> **Exercise prompt**
Only lines holding "ordinária" are needed; copy each of them from the data below.

Dataset records:
════════════════════
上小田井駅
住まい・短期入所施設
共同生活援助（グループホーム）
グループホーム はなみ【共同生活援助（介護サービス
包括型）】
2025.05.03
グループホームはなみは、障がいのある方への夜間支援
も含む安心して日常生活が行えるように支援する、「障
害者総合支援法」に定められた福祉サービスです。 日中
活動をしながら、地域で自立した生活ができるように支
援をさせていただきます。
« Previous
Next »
════════════════════
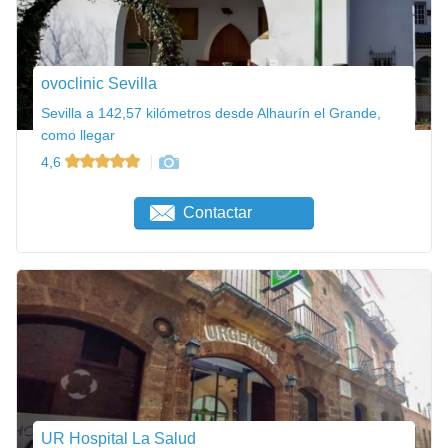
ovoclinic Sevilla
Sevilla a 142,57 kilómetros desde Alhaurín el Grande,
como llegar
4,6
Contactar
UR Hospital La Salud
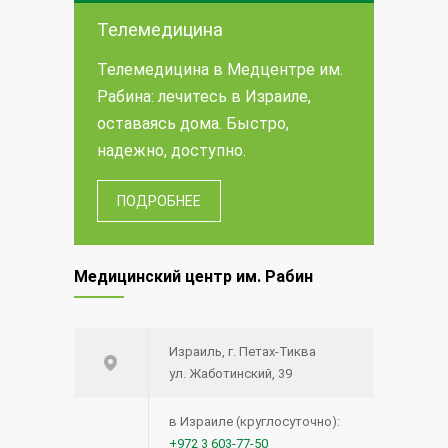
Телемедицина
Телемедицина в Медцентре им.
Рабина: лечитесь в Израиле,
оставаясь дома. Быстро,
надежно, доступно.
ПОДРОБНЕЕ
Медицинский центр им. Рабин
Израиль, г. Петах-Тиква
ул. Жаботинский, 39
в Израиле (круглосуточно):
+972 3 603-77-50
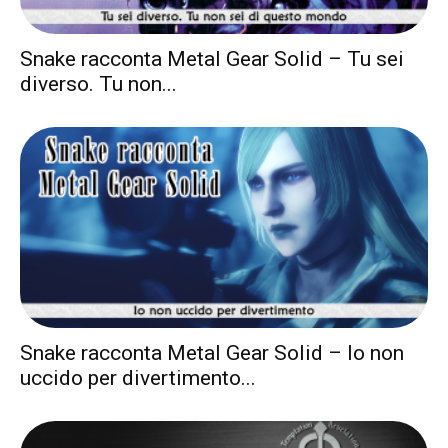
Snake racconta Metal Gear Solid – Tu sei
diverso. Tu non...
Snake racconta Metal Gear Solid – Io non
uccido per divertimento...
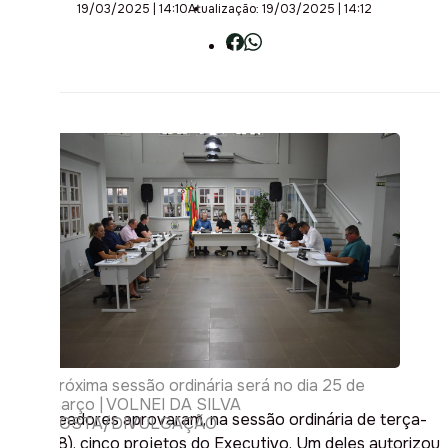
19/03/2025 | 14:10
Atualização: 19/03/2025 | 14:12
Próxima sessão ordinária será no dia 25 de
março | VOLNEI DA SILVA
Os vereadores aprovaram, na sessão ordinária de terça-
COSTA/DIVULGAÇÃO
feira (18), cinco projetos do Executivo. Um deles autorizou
════════════════════
> **Solution**
Próxima sessão ordinária será no dia 25 de
Os vereadores aprovaram, na sessão ordinária de terça-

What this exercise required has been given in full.